:: Your instructions ::
Every line below that includes the word "实时快车单" needs to be copied.

Data listing Start Marker

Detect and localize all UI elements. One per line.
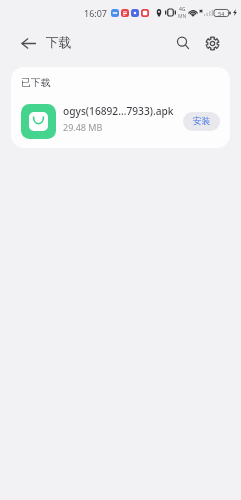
staticText: 29.48 MB <box>63 121 103 133</box>
button[interactable]: ogys(16892…7933).apk <box>11 96 230 146</box>
button[interactable]: Settings <box>198 29 226 57</box>
button[interactable]: 安装 <box>183 112 220 131</box>
staticText: 安装 <box>193 116 211 127</box>
button[interactable]: Back <box>14 29 42 57</box>
staticText: 54 <box>218 10 225 17</box>
staticText: 16:07 <box>84 7 108 19</box>
staticText: 已下载 <box>21 77 51 89</box>
button[interactable]: Search <box>169 29 197 57</box>
staticText: 下载 <box>46 35 72 51</box>
staticText: 4G <box>179 6 186 13</box>
staticText: ogys(16892…7933).apk <box>63 104 174 118</box>
staticText: MN <box>178 13 187 20</box>
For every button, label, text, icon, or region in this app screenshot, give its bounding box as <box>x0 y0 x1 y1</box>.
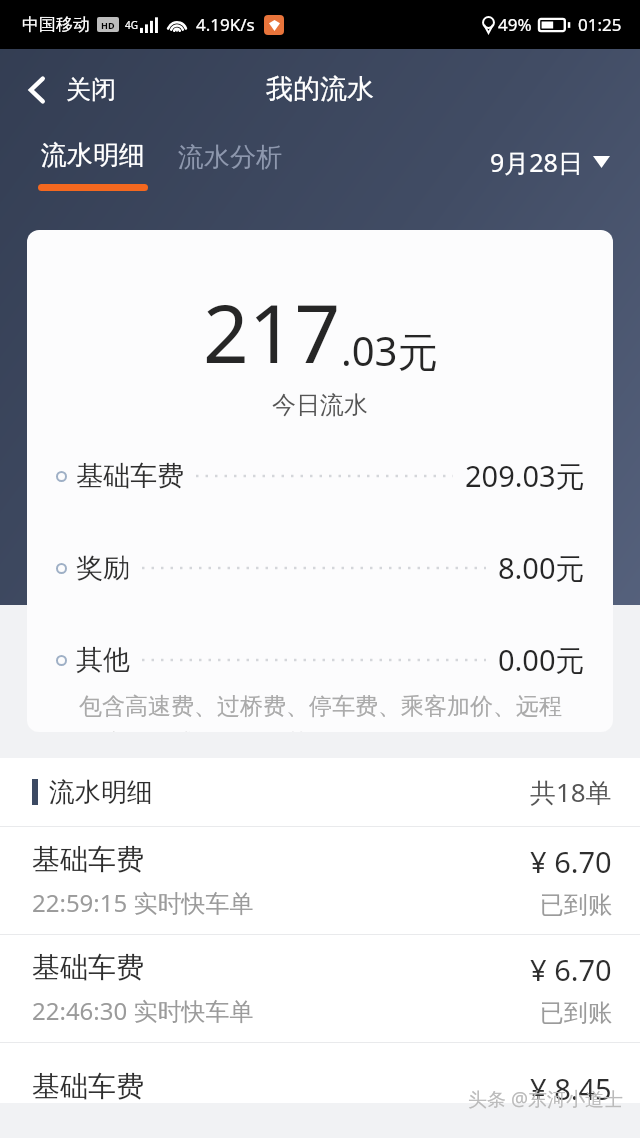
button[interactable]: 217 <box>27 230 613 732</box>
staticText: 217 <box>203 277 341 386</box>
staticText: 基础车费 <box>32 950 144 985</box>
staticText: HD <box>101 19 115 31</box>
staticText: 头条 @东河小道士 <box>468 1086 624 1112</box>
staticText: 9月28日 <box>490 145 583 179</box>
button[interactable]: 基础车费 <box>0 827 640 934</box>
staticText: 0.00元 <box>498 640 585 680</box>
staticText: 共18单 <box>530 774 612 810</box>
staticText: ¥ 6.70 <box>530 842 612 881</box>
button[interactable]: 基础车费 <box>0 935 640 1042</box>
staticText: 49% <box>498 13 532 36</box>
button[interactable]: 流水明细 <box>38 139 148 191</box>
staticText: 已到账 <box>540 890 612 920</box>
button[interactable]: 流水分析 <box>178 139 282 174</box>
other: Back <box>28 75 46 105</box>
staticText: 8.00元 <box>498 548 585 588</box>
staticText: 已到账 <box>540 998 612 1028</box>
staticText: 基础车费 <box>76 459 184 493</box>
button[interactable]: Back <box>0 66 130 113</box>
staticText: 22:59:15 实时快车单 <box>32 886 254 919</box>
staticText: 基础车费 <box>32 1069 144 1103</box>
staticText: ¥ 6.70 <box>530 950 612 989</box>
staticText: 中国移动 <box>22 14 90 35</box>
staticText: 其他 <box>76 643 130 677</box>
button[interactable]: 流水明细 <box>0 758 640 826</box>
staticText: 包含高速费、过桥费、停车费、乘客加价、远程 <box>79 692 562 721</box>
button[interactable]: 9月28日 <box>486 141 614 183</box>
staticText: 4G <box>125 18 138 32</box>
staticText: 4.19K/s <box>196 13 255 36</box>
staticText: 奖励 <box>76 551 130 585</box>
staticText: 今日流水 <box>272 390 368 420</box>
staticText: 流水明细 <box>41 139 145 172</box>
staticText: 流水明细 <box>49 776 153 809</box>
staticText: 22:46:30 实时快车单 <box>32 994 254 1027</box>
staticText: 209.03元 <box>465 456 585 496</box>
staticText: 关闭 <box>66 74 116 105</box>
staticText: ¥ 8.45 <box>530 1069 612 1103</box>
staticText: 我的流水 <box>266 72 374 106</box>
staticText: 01:25 <box>578 13 622 36</box>
staticText: 基础车费 <box>32 842 144 877</box>
staticText: .03元 <box>341 323 438 378</box>
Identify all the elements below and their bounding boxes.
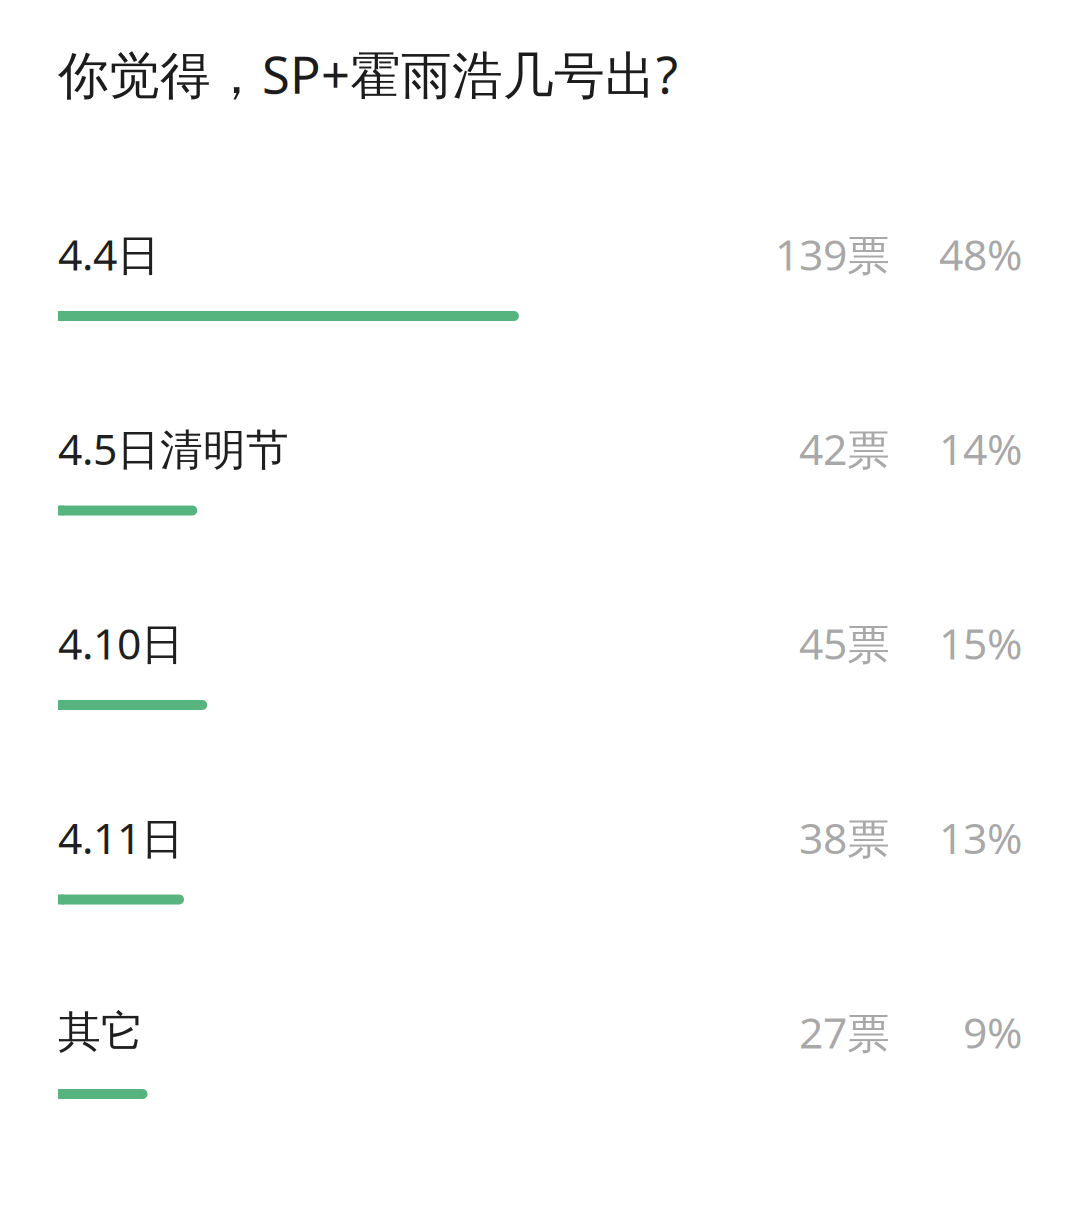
staticText: 45票 — [799, 615, 890, 671]
button[interactable]: 其它 — [58, 1015, 1022, 1210]
staticText: 15% — [939, 615, 1022, 671]
staticText: 42票 — [799, 420, 890, 477]
button[interactable]: 4.4日 — [58, 237, 1022, 432]
staticText: 38票 — [799, 809, 890, 866]
staticText: 9% — [963, 1004, 1022, 1060]
staticText: 14% — [939, 420, 1022, 477]
staticText: 4.11日 — [58, 809, 184, 866]
staticText: 13% — [939, 809, 1022, 866]
button[interactable]: 4.10日 — [58, 626, 1022, 820]
staticText: 27票 — [799, 1004, 890, 1060]
staticText: 你觉得，SP+霍雨浩几号出? — [58, 40, 678, 108]
staticText: 48% — [939, 226, 1022, 282]
staticText: 4.5日清明节 — [58, 420, 289, 477]
button[interactable]: 4.5日清明节 — [58, 432, 1022, 626]
button[interactable]: 4.11日 — [58, 820, 1022, 1015]
staticText: 4.10日 — [58, 615, 184, 671]
staticText: 139票 — [775, 226, 890, 282]
staticText: 其它 — [58, 1006, 144, 1058]
staticText: 4.4日 — [58, 226, 160, 282]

Data listing End Marker

:: Answer for the task ::
staticText: 22:59:15 实时快车单 <box>32 886 254 919</box>
staticText: 22:46:30 实时快车单 <box>32 994 254 1027</box>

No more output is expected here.